When war is unleashed, the philosopher John Locke observed, the combatants find themselves in a situation where no-one is judge or arbitrator, and all that is left is for the warring sides to ‘appeal to heaven’. In other words, the laws and rules that operate with a political community no longer hold, and all that’s left is to hope for divine favour. The just war tradition, however, represents an attempt to lay out moral rules that should govern armed conflict. As such, it represents a philosophical position somewhere between principled pacifism (which claims that war is morally wrong) and realism (which claims that war may be necessary as a means to an end, but that moral rules cannot be applied to it).
In last night’s cafe, Dr Antony Lamb examined the elements of just war theory, and explored some of its shortcomings.
He noted that central to the idea that sometimes war can be morally right are two central distinctions – between right and wrong reasons for engaging in armed conflict between nations or states (jus ad bellum), and between right or wrong ways of conducting wars when they are underway (jus in bello). With respect to the former, some examples of right grounds for fighting include just cause (such as self defence), resorting to violence as last resort, the possession of legitimate authority to declare war. With respect to the latter, the chief principle that should be obeyed is that of non-combatant immunity. No-one not wearing a uniform should be targeted by military forces.
As Antony noted, these and other principles are often transgressed in actual conflict. Bu this does not mean that such principles are not morally compelling. In particular, they can form the basis for judgement and punishment of war crimes after the fact, supporting legal rules and mechanisms that will then serve as a deterrent to war.
But there are perhaps problems in principle with the just war tradition. On the one hand, Antony suggested, just war principles do not in themselves have enough ‘bite’ to be translated into properly binding legal rules. On the other, just war principles seem to miss something about the wrongness of certain actions, and thus need to be based on more fundamental moral principles. While the various UN Conventions relevatn to warfare provide examples of legal rules which have more force, the rule-consequentialist principle that action should always aim at minimising violations of rights offers a possible moral foundation.

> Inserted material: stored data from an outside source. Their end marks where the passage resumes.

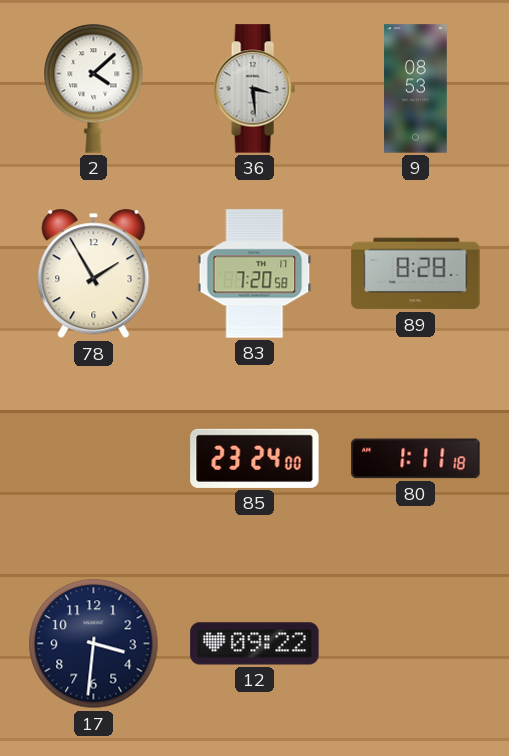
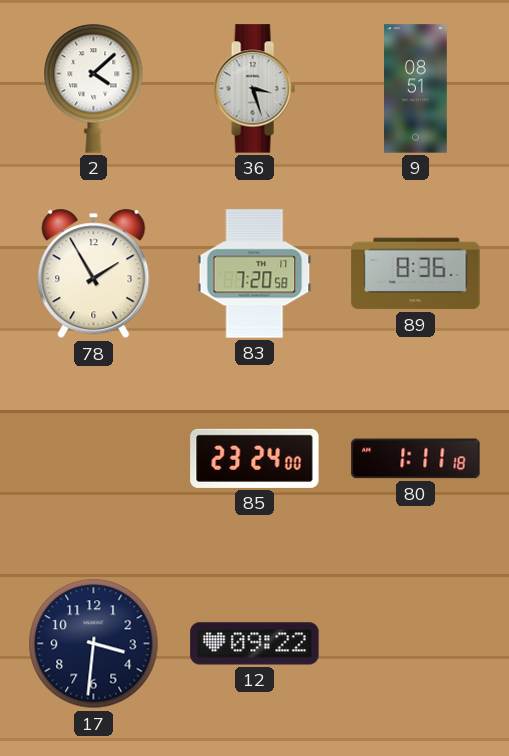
36: 3:29 -> 3:27
9: 08:53 -> 08:51
89: 8:28 -> 8:36
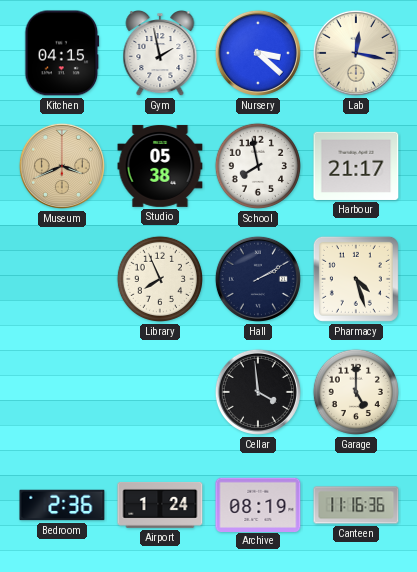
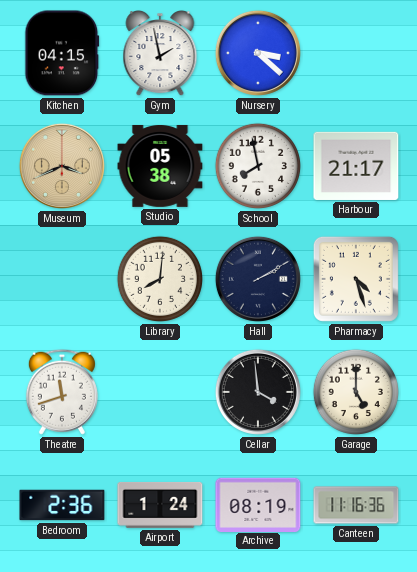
Lab: 12:17 -> none
Library: 7:56 -> 8:01
Theatre: none -> 11:42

At the same time, Antony noted, relying too much on fudnamental arguments may be the wrong way to go. As John Rawls has argued in relation to issues of rights more generally, given the diversity of moral traditions different cultures operate with, reaching agreement on fundamental principles might not work. Mid-level values, on the other hand, which can command assent from a variety of perspectives (such as, for example, the right to self-defence) could provide a better basis.
In discussion, audience members questioned the stability of many of the just war principles. In particular, the possibility of establishing just cause, when the chains of causation and justification that are used to rationalise wars are often very long and highly complex. Power imbalances between state actors provided another reason for scepticism about the meaningfulness of just war principles. Beyond these principles, it is debatable whether concepts like self defence are as clear-cut as they might appear. What, for example, is the ‘self’ being defended? Is it reducible to someone’s physical existence, or does it extend to cover something like ‘way of life’? Who might the legitimate subject of self-defence be? Just war theory seems to presuppose that the legitimate authorities with the right to engage in armed conflict are nation states. But does it also include non-state actors, like minority groups who may be threatened by ethnic cleansing?